Но Звездоня не догадалась подать голос хозяину, и за нее ответила мать:
– Скоро. Все ладно – скоро опять с молоком будем. Две недели осталось.
– Не ошибаешься?
– Да нет. И сама и Степан Андреянович высчитывал. Так по срокам.
Сено и солому на поветь до прошлой осени Пряслины подымали по взвозу бревенчатому настилу, а осенью, когда Михаил был уже в лесу, взвоз обвалился, и корм с тех пор носили на руках.
Однако Михаил сейчас нашел другой выход – откидал от задней стены двора кряжи и телегу поставил так, что сено можно было перекидать вилами прямо с телеги на поветь.
Анна, пока он распутывал веревки на возу, докладывала о семейных делах: Лизка с Татьяной на телятнике, Петька и Гришка убежали за клюквой…
– То-то, я гляжу, нету их у реки, – сказал Михаил. – Все ребята у реки, а наших нету.
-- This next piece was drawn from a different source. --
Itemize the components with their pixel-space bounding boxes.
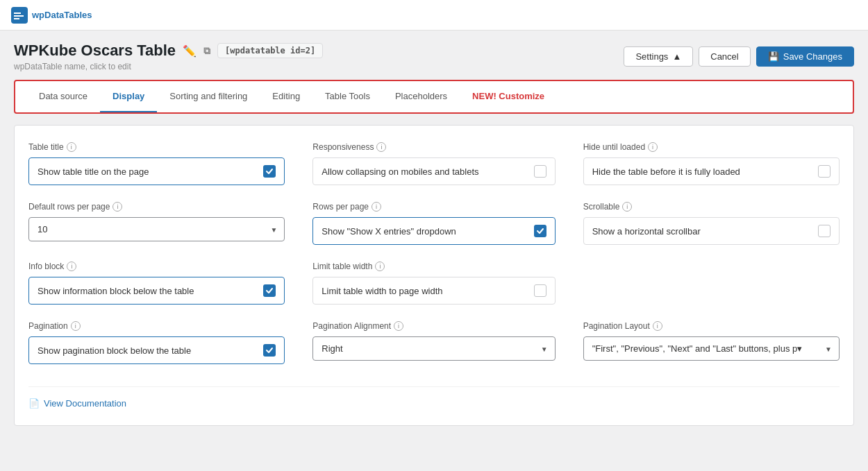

– Просились. Слезно молили: хотим к пароходу. Да я говорю: "Что вы? Где у вас совесть-то? Чем будете Мишу-то своего встречать?" Беда, тебя ждут. Только Миша один и на уме. Глаз из окошка не вынимают. Похвали их. Уж такие оба заботы – мы с Лизкой нынче ни дров, ни воды не знаем. Все они.
– Переползли в третий класс?
– Переползут. Августа Михайловна тут как-то встретилась: спасенья, говорит, не имею.
– А тот разбойник?
Анна отвела глаза в сторону.
Михаил снял с воза берестяную корзину с брякнувшим чайником, спросил недобрым голосом:
– Опять чего-нибудь натворил?
– Натворил. К учительнице в печь залез, кашу из крынки выгреб. – Анна вздохнула. – Не хотела я тебя расстраивать. Да что – не скроешь.
– Ладно, иди открывай поветь, – сказал Михаил. Сдвинув к переносью брови, он тяжелым взглядом обводил задворки деревни. С какой радостью он плыл сегодня домой! Война кончилась. Праздник небывалый. А тут не успел еще ступить за порог избы – старая веревочка закрутилась.
Федька – его давно уже не звали Федюшкой – был наказанием всей семьи. Ворюга, повадки волчьи. А началось все с пустяков – с кочешка капусты, с репки, с горстки зерна, которые он начал припрятывать от семьи. Потом дальше больше: в чужой рот полез.
В прошлом году у Степана Андреяновича восемь килограммов ячменной муки украл. Весь, до грамма, паек, выданный на страду. Люди, понятно, взбудоражились – кто? какой казнью казнить вора? А в это время рыжий дьяволенок спокойно каждое утро, как на работу, отправлялся в пустой овечий хлев на задворках, садился на чурак – специально для удобства принес – и запускал руку в мешок. Так сидящим у мешка на чураке и накрыла его Лизка…
"И в кого он такой выродок?" – снова, в который раз задавал себе вопрос Михаил.
Мать открыла ворота на повети, подала ему вилы. Вдвоем они быстро разгрузили телегу. Потом Анна спустилась к нему с граблями и начала старательно загребать сенную труху.
– Брось, – сказал Михаил. – Незавидное сено. Осенщак[2].
– Что ты, я вся рада. Без корма живем. Будет у людей зависти.
– Нашли чему завидовать. Мы с Егоршей помучились с этим сенцом – будь оно проклято. Осенью собирали черт-те где. А сейчас на себе через болота таскали ну-ко, попробуй. – Михаил посмотрел вокруг, хмуро поджал губы: – Когда надо, наших ребят никогда нету.
– Ты насчет лошади? – Анна живо и предупредительно закивала. – Не беспокойся. Иди в избу. Я отведу. – И вдруг, взглянув в сторону колодцев, всплеснула руками: – Да ведь там, кажись, они, разини? Вот как расселись ничего не видят.